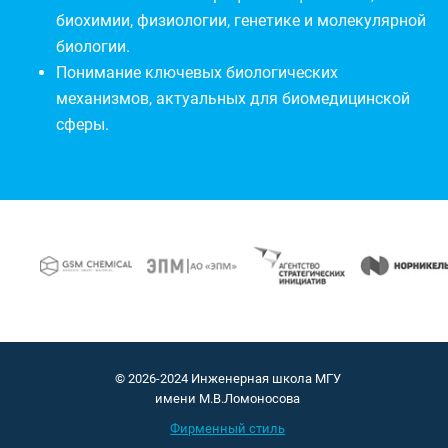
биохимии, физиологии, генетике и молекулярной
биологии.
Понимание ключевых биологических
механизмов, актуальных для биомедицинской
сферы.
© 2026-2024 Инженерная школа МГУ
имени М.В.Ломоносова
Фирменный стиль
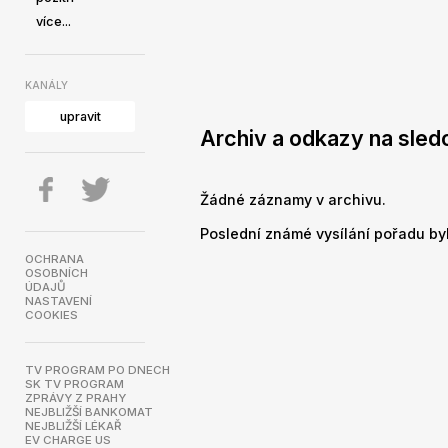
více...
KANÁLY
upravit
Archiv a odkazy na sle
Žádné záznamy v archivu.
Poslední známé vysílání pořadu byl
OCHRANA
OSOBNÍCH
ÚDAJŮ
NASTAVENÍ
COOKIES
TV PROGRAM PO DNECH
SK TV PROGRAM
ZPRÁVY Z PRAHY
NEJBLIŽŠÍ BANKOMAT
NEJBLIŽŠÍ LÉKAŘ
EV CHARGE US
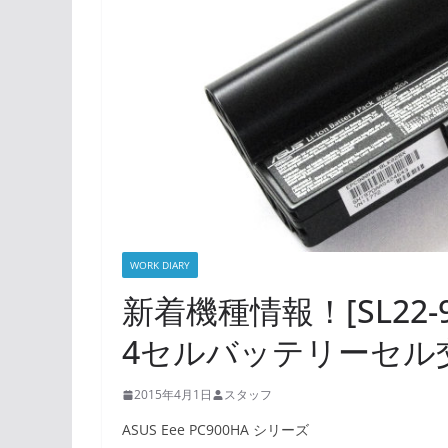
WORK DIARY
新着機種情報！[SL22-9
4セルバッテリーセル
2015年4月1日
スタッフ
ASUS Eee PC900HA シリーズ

####################

Your goal
Copy down every line of the entries containing the word "NEJBLIŽŠÍ".

Result of this task
NEJBLIŽŠÍ BANKOMAT
NEJBLIŽŠÍ LÉKAŘ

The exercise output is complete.